Discover the most popular and inspiring quotes and sayings on the topic of Moderns. Share them with your friends on social media platforms like Facebook, Twitter, or your personal blogs, and let the world be inspired by their powerful messages. Here are the Top 100 Moderns Quotes And Sayings by 94 Authors including Paola Antonelli,Alexander Mcqueen,Eric Allin Cornell,Louise Bourgeois,Oscar Wilde for you to enjoy and share.
Be yourself, be in the moment, you're going to be modern
I think the idea of mixing luxury and mass-market fashion is very modern, very now - no one wears head-to-toe designer anymore.
I was partly old-fashioned and partly modern.
Everywhere in the modern world there is neglect, the need to be recognized, which is not satisfied. Art is a way of recognizing oneself, which is why it will always be modern.
You are remarkably modern, Mabel. A little too modern, perhaps. Nothing is so dangerous as being too modern. One is apt to grow old-fashioned quite suddenly.
I love contemporary culture. Even the stuff I don't like.
We are still living in a wonderful new world where man thinks himself astonishingly new and "modern." This is unmistakable proof of the youthfulness of human consciousness, which has not yet grown aware of its historical antecedents.
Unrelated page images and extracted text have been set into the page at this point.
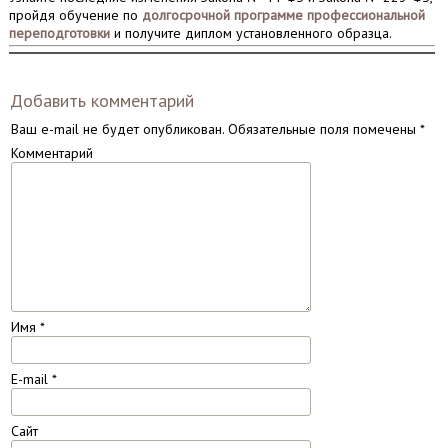
пройдя обучение по
долгосрочной программе профессиональной
переподготовки
и получите диплом установленного образца.
Добавить комментарий
Ваш e-mail не будет опубликован.
Обязательные поля помечены
*
Комментарий
Имя
*
E-mail
*
Сайт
The characteristic feature of modernity is criticism: what is new is set over and against what is old, and it is this constant contrast that constitutes the continuity of tradition.
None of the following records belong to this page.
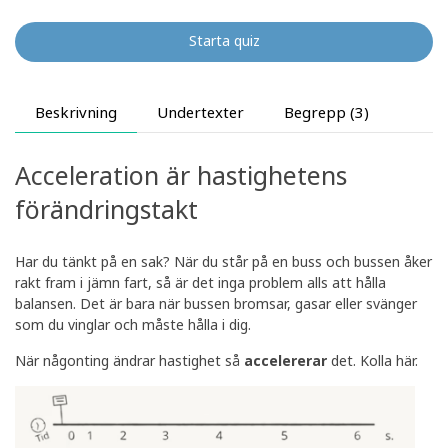
Starta quiz
Beskrivning
Undertexter
Begrepp (3)
Acceleration är hastighetens
förändringstakt
Har du tänkt på en sak? När du står på en buss och bussen åker
rakt fram i jämn fart, så är det inga problem alls att hålla
balansen. Det är bara när bussen bromsar, gasar eller svänger
som du vinglar och måste hålla i dig.
När någonting ändrar hastighet så
accelererar
det. Kolla här.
Most of my influences are turn-of-the-century.
A modern Woman is not necessarily ... s omeone who just buys expensive stuff ...
... a modern Woman is someone who buys intelligently.
Fall 2013 was inspired by the 1970s equestrian lifestyle. I wanted to incorporate the moody and romantic - intricate baroque detailing and classic menswear elements - with something tougher and edgier in a nod to London's rock n' roll underground.
I wanted to paint in a folk-artist-y way. My heroes were Van Gogh, Gauguin, Matisse, and Rembrandt. I think Picasso is about as a modern as I got. But I incorporated things that they rejected as well as movements that happened later.
I prefer more of the modern stuff - just because I can associate with the imagery more.
It may be that what we call modern is nothing, but what is not worthy of remaining to become old.
To be modern is to destroy nature.
while modernity is not Christianity, modernity is the product of a Christian civilization. Lately the defects of modernity have been made plain to us while its virtues have been taken for granted.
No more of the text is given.